According to the Centre for Asia Pacific Aviation, the International Air Transport Association (IATA) has announced global international traffic results for September, with passenger traffic declining 2.9%, compared to the same month in 2007.
International load factors tumbled by 4.4% percentage points from August to 74.8% in September.
Giovanni Bisignani, IATA’s Director General and CEO said, “The deterioration in traffic is alarmingly fast-paced and widespread. We have not seen such a decline in passenger traffic since SARS in 2003. Even the good news that the oil price has fallen to half its July peak is not enough to offset the impact of the drop in demand. At this rate, losses may be even deeper than our forecast USD5.2-billion for this year.”
This is the first time since the SARS crisis in 2003 that global passenger traffic has shrunk. Capacity cuts were not able to keep pace with the fall in demand. September load factors in all regions fell compared to August.
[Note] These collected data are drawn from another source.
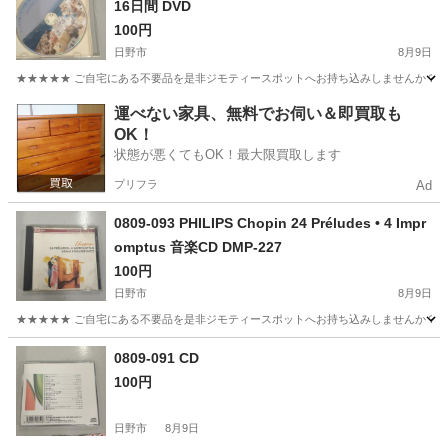
16日間 DVD
100円
日野市
8月9日
★★★★★ ご自宅にある不要品を是非ジモティースポットへお持ち込みしませんか？ 家電や家具
東京
日野市
DVD/ブルーレイ
エーゲ海
運べない家具、無料でお伺い＆即買取も
OK！
状態が悪くてもOK！最大限買取します
プリフラ
Ad
0809-093 PHILIPS Chopin 24 Préludes • 4 Impr
omptus 音楽CD DMP-227
100円
日野市
8月9日
★★★★★ ご自宅にある不要品を是非ジモティースポットへお持ち込みしませんか？ 家電や家具
東京
日野市
CD
音楽CD
0809-091 CD
100円
日野市
8月9日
For September, all major regions reported that passenger traffic shrank, with the exception of Latin American carriers which saw an increase of 1.7%.
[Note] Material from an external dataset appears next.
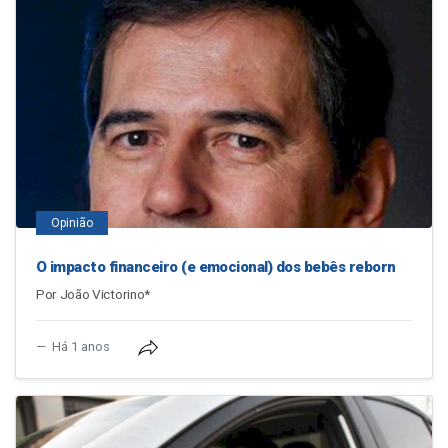
Opinião
O impacto financeiro (e emocional) dos bebês reborn
Por João Victorino*
Há 1 anos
Even this is down from the 11.9% growth of the previous month.
African carriers posted the largest decline in traffic (-7.8%), a continuation of the previous month’s trend.
This drop in overall international air traffic does not bode well for Bengaluru International Airport (BIA) and its promoter BIAL. The domestic air traffic has reduced drastically, with short-haul traffic all but disappearing. Only a spectacular growth in international flights has enabled BIA a modest 1.5% gain in overall passenger traffic. The recent announcement by the world’s largest airline, Air France-KLM, of withdrawal of the Hyderabad Amsterdam route due to poor performance, highlights the problem.
It is imperative for the BIAL consortium to put its thinking cap on and try to raise the domestic traffic, lest the international airlines pull the rug from under its feet.